Since nobody wants to give a solution, Notice that the number of white squares and black squares does not change in every movement (mod 4), since this 4 must divide 2n^2 since there are half white and half black, this only occurs when "n" is even. A nice example of this is when "n" equals 4.

Your solution is wrong in all ways, as the claimed invariant doesn't work (the numbers of white squares and black squares mod 4 change when a 2x2 square applied has 3 whites and 1 black or vice versa; they don't change mod 2 instead), and you didn't show that all even $n$ works. Proof that all odd $n$ doesn't work: Take any row. Initially there are $n$ white squares in this row, which is odd. Every move either doesn't touch this row, which means the number of white squares obviously remains the same, or otherwise touches exactly two squares in this row, which means the number of white squares remains the same mod 2. Initially there are an odd number of white squares but at the end there are an even number of white squares in this row, impossible. Algorithm to solve all even $n$: I will give an algorithm that solves a $4 \times 4$ board without changing the states of the others. This way, it's trivial to divide a $2n \times 2n$ board to several $4 \times 4$ boards, and apply this algorithm to each board. We notate each move according to the center of the $2 \times 2$ square that the move is applied to. Suppose our board is as follows: 0|1|0|1 -+-+-+- 1|0|1|0 -+-+-+- 0|1|0|1 -+-+-+- 1|0|1|0 We will only apply moves on those crosses.
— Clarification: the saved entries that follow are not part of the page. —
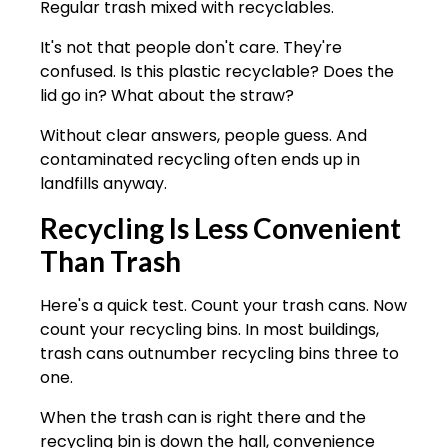
Regular trash mixed with recyclables.
It's not that people don't care. They're
confused. Is this plastic recyclable? Does the
lid go in? What about the straw?
Without clear answers, people guess. And
contaminated recycling often ends up in
landfills anyway.
Recycling Is Less Convenient
Than Trash
Here's a quick test. Count your trash cans. Now
count your recycling bins. In most buildings,
trash cans outnumber recycling bins three to
one.
When the trash can is right there and the
recycling bin is down the hall, convenience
This way, it's obvious that no square outside this board is changed. The required move is as follows: .|.|.|. -+-O-O- .|.|.|. -O-+-O- .|.|.|. -O-O-+- .|.|.|. It's easy to verify that when the moves are done at the O's, precisely the 1's in the board becomes 0's and so are of the same color. So we're done; all even $n$ (and only those) work.

Oh sorry anyways here is my CORRECT SOLUTION, or I hope so. Actually I will only present the $n$ odd part because the even part is trivial. Color the $2n \times 2n$ grid as the following, (a cell that is colored with $i$ and with black, is said to be $i$-black). 12341234...123412 34123412...341234 ......... 34123412...341234 12341234...123412 There are $n^2-n$ black cells of the color 1, $n^2-n$ black cells of the color 4, and $n$ black cells of the color 2, $n$ black cells of the color 3. In each movement we change the parity of every color of the 4, (1-black, 2-black, 3-black, and 4-black), since a movement changes exactly one of each, (1, 2, 3, 4), we know that $n^2-n$ is even and $n$ is odd,so there always will be 2 odds and 2 evens; because the colors 1-black, 4-black are changed in 1 mod 2, and the colors 2-black, 3-black also are changed in 1 mod 2. Following this, the 4 colors (1-black, 2-black, 3-black, and 4-black), will never share the same parity so there will never be 0 black cells or white cells. So $n$ odd this is impossible. (Please check if I'm wrong).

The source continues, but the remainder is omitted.